[Work to complete]: Stop at the line containing "ese levels.": every line of the listing from the first up to that one must be set down exactly.

[Records shown]:

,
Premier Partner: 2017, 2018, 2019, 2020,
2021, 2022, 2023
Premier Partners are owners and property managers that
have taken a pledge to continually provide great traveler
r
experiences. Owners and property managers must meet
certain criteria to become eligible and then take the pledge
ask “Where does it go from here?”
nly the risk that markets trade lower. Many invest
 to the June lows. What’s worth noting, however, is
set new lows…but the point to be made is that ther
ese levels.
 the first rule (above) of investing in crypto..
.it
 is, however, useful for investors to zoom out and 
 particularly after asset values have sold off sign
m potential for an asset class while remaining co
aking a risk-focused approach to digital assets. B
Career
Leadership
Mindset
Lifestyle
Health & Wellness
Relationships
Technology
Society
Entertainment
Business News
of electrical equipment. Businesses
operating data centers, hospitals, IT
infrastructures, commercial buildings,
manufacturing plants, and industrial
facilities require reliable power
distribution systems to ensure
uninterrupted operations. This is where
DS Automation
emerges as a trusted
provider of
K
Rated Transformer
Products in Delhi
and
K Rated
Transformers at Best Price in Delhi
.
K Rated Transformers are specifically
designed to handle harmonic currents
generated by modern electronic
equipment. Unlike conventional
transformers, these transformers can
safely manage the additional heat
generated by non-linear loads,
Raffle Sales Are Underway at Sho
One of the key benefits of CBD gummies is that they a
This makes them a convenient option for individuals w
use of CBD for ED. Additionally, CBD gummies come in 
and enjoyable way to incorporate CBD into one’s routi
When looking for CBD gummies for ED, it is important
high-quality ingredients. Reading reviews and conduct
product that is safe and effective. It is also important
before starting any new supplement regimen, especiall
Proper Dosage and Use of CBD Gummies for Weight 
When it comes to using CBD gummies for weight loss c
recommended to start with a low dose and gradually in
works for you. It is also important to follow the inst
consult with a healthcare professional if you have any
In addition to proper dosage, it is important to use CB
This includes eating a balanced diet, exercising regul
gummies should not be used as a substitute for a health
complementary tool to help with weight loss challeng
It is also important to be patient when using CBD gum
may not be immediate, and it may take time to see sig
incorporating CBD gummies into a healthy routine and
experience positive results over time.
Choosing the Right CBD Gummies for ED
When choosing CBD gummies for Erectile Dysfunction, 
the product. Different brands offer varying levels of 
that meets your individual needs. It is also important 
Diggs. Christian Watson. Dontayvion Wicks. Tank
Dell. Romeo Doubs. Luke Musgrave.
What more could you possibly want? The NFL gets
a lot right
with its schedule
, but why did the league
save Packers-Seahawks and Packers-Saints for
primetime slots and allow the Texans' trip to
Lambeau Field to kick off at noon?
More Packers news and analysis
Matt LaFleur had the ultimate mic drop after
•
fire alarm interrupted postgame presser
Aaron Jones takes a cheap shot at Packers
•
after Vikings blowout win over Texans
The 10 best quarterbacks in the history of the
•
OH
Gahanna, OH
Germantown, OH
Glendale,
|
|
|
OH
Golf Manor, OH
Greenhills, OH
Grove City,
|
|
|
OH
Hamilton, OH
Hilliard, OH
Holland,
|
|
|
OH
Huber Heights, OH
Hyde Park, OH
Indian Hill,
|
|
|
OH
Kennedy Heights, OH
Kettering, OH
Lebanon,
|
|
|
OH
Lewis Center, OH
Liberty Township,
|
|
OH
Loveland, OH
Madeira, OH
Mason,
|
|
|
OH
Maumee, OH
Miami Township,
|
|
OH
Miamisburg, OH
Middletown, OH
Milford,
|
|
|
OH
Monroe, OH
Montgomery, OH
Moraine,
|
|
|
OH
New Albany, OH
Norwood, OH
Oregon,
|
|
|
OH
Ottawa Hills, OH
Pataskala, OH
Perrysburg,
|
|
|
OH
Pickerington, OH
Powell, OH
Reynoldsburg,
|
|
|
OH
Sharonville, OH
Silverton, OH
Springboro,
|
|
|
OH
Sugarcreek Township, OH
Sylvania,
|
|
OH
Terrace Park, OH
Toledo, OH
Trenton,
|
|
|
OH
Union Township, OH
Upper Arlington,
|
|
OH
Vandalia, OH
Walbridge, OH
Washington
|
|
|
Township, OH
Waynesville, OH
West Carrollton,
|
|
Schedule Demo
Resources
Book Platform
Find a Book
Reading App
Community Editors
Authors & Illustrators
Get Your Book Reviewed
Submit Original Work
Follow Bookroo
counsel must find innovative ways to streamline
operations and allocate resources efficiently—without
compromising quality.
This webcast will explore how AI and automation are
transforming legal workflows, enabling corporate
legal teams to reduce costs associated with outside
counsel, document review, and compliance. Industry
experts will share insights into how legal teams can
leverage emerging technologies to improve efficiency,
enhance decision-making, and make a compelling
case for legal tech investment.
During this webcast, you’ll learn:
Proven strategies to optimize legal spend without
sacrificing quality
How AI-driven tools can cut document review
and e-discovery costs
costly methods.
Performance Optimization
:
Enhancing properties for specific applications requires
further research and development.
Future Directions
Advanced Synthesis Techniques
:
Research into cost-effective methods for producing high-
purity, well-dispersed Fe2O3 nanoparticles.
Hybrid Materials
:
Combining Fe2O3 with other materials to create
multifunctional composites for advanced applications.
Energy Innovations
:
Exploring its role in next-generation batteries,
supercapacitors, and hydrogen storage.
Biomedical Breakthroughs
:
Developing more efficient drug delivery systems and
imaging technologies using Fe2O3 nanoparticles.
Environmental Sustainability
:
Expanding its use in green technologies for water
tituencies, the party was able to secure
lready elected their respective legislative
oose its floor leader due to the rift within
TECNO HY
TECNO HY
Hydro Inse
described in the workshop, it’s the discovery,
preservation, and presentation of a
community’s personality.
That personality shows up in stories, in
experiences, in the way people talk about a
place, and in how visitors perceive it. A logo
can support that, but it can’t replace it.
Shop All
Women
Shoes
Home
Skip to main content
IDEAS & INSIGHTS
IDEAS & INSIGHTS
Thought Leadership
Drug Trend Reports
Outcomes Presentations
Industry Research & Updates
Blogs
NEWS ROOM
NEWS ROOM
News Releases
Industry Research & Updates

[Solution for this exercise]:
,
Premier Partner: 2017, 2018, 2019, 2020,
2021, 2022, 2023
Premier Partners are owners and property managers that
have taken a pledge to continually provide great traveler
r
experiences. Owners and property managers must meet
certain criteria to become eligible and then take the pledge
ask “Where does it go from here?”
nly the risk that markets trade lower. Many invest
 to the June lows. What’s worth noting, however, is
set new lows…but the point to be made is that ther
ese levels.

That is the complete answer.